Berkat ketekunan Ludwig, pelayanannya mulai menunjukkan hasil. Pada bulan Agustus 1865, ia membaptis orang-orang Kristen pertama di suku itu—empat laki-laki beserta istri dan anak-anak mereka. Selama beberapa bulan berikutnya, angka itu perlahan-lahan terus bertambah. Pada saat itu tidak mudah bagi orang Batak untuk mengambil keputusan menjadi Kristen. Banyak yang diusir dari rumah mereka, dikucilkan oleh kerabat satu marga, atau terus-menerus diserang karena meninggalkan agama leluhur mereka. Sebagai akibatnya, mereka kehilangan tempat dalam masyarakat serta kehilangan mata pencaharian mereka.

Awalnya, Ludwig menampung sebagian orang Kristen baru itu di rumahnya dan di pangkalan misi yang telah dibangunnya. Tantangan muncul ketika jumlah orang Kristen baru makin banyak. Pangkalan misi itu akhirnya ditata ulang menjadi sebuah perkampungan Kristen yang disebutnya Huta Dame, atau Kampung Perdamaian. Di kampung itu, sesama orang Kristen hidup berdampingan, bertani dan beribadah bersama di gereja baru yang dibangun di sana.

Namun penganiayaan tidak berakhir begitu saja. Di Kampung Perdamaian, Ludwig dan jemaat Kristen baru itu terus saja diserang. Orang-orang yang memusuhi mereka datang untuk mengacaukan ibadah, mengganggu para perempuan di ladang, memancing keributan dengan para pemimpin gereja, menuntut uang, menembak dan membunuh beberapa orang Kristen, serta menghasut kepala-kepala suku lainnya untuk menyerang Huta Dame. Sisingamangaraja XII bahkan pernah mengumumkan perang terhadap perkampungan itu, membuat Ludwig dan Peter Johanssen—misionaris yang diutus untuk membantu Ludwig—bersiap menghadapi yang terburuk.

“Kiranya Tuhan benar-benar mempersiapkan kita, agar kita siap untuk memuliakan nama-Nya dalam kematian kita,” tulis Ludwig kepada asisten pengawas Rhenish Missionary Society di negaranya. Seperti biasanya, pengampunan dan misi Allah mendominasi pikiran dan hati Ludwig. “Balaskan darah kami dengan mengutus para pembawa kabar damai,” ia menambahkan, “yang indah jejak langkahnya dalam mewartakan berita pendamaian, sehingga bangsa malang ini bisa belajar mengenal Juruselamatnya.”

Sekali lagi, Tuhan campur tangan untuk memelihara sang misionaris dan jemaat yang baru bertumbuh. Suatu pertengkaran terjadi di kalangan para kepala suku, mengalihkan perhatian mereka dari masalah Huta Dame.
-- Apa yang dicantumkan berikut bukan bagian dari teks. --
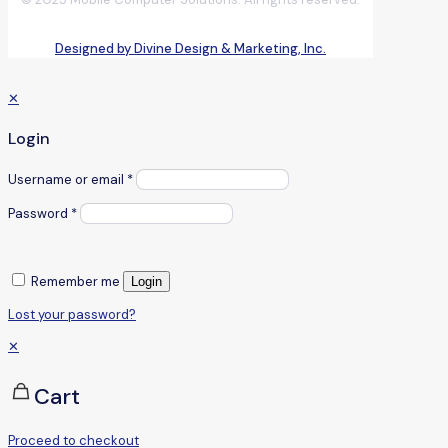
Designed by Divine Design & Marketing, Inc.
✕
Login
Username or email
*
Password
*
Remember me
Login
Lost your password?
✕
Cart
Proceed to checkout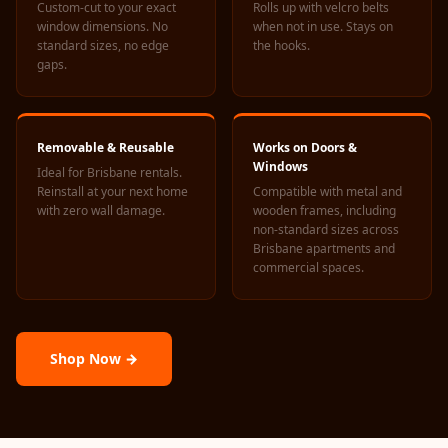
Custom-cut to your exact
Rolls up with velcro belts
Acoustics
window dimensions. No
when not in use. Stays on
Hotels
standard sizes, no edge
the hooks.
gaps.
Hotels & Banquets
- Acoustic
Solutions
Removable & Reusable
Works on Doors &
Jamming Rooms &
Windows
Ideal for Brisbane rentals.
Practice Spaces -
Reinstall at your next home
Compatible with metal and
Acoustic Solutions
with zero wall damage.
wooden frames, including
non-standard sizes across
Kid's Bulletin
Brisbane apartments and
Board
commercial spaces.
Kits & Pack
LET'S CELEBRATE
THE REPUBLIC
Shop Now →
WEEK
Living Room
Living Room &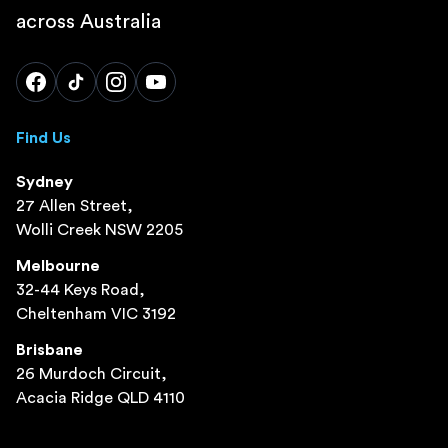
across Australia
Find Us
Sydney
27 Allen Street,
Wolli Creek NSW 2205
Melbourne
32-44 Keys Road,
Cheltenham VIC 3192
Brisbane
26 Murdoch Circuit,
Acacia Ridge QLD 4110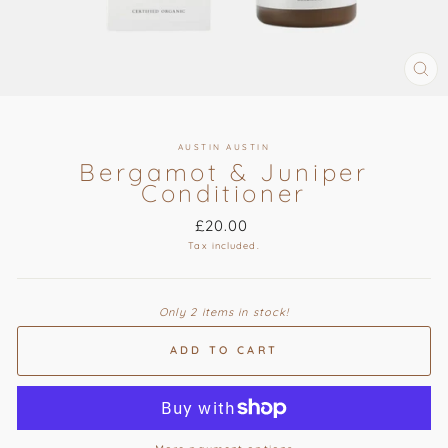
CL
(ES
AUSTIN AUSTIN
Bergamot & Juniper
Conditioner
Regular
£20.00
price
Tax included.
Only 2 items in stock!
ADD TO CART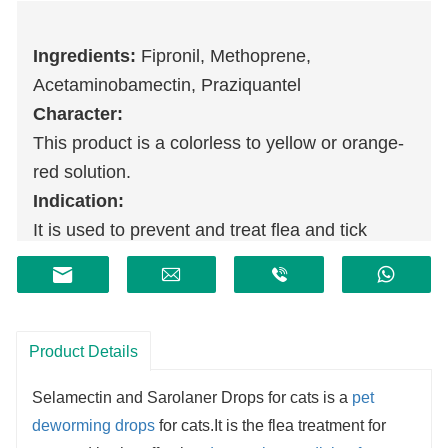
Ingredients:
Fipronil, Methoprene,
Acetaminobamectin, Praziquantel
Character:
This product is a colorless to yellow or orange-
red solution.
Indication:
It is used to prevent and treat flea and tick
infection in cats, treat gastrointestinal nematode
and tapeworm infection, and can be used as an
auxiliary treatment for allergic dermatitis caused
by fleas.
Product Details
Selamectin and Sarolaner Drops for cats is a
pet
deworming drops
for cats.It is the flea treatment for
Kemudian, terjadi wabah cacar yang membuat mereka tidak berani memasuki wilayah itu. Ludwig selalu dapat melihat sisi baik dari semua hal yang terjadi. Meski perang itu berbahaya, ia mengamati bahwa perang juga bisa membawa para penduduk desa melihat betapa bernilainya kedamaian yang bisa ditemukan di dalam Yesus. “Jadi, kami juga berharap akan ada sesuatu yang baik muncul dari peperangan antarsuku Batak, dan kami percaya bahwa yang kami harapkan itu akan benar terjadi,” katanya.

Ia benar. Saat abad berganti, semua penduduk dari suku dan perkampungan Batak di wilayah itu telah bertobat dan menjadi Kristen. Gereja kecil yang didirikannya di Silindung telah menjadi jemaat lokal yang dewasa, dengan tatanan dan hierarkinya sendiri. Gereja itu juga berkembang secara signifikan dengan mendirikan “cabang-cabang” gereja di wilayah lain di sekitar Danau Toba, membangun sebuah seminari untuk melatih pendeta-pendeta setempat, serta organisasi misi yang menjangkau suku-suku Batak di wilayah lainnya.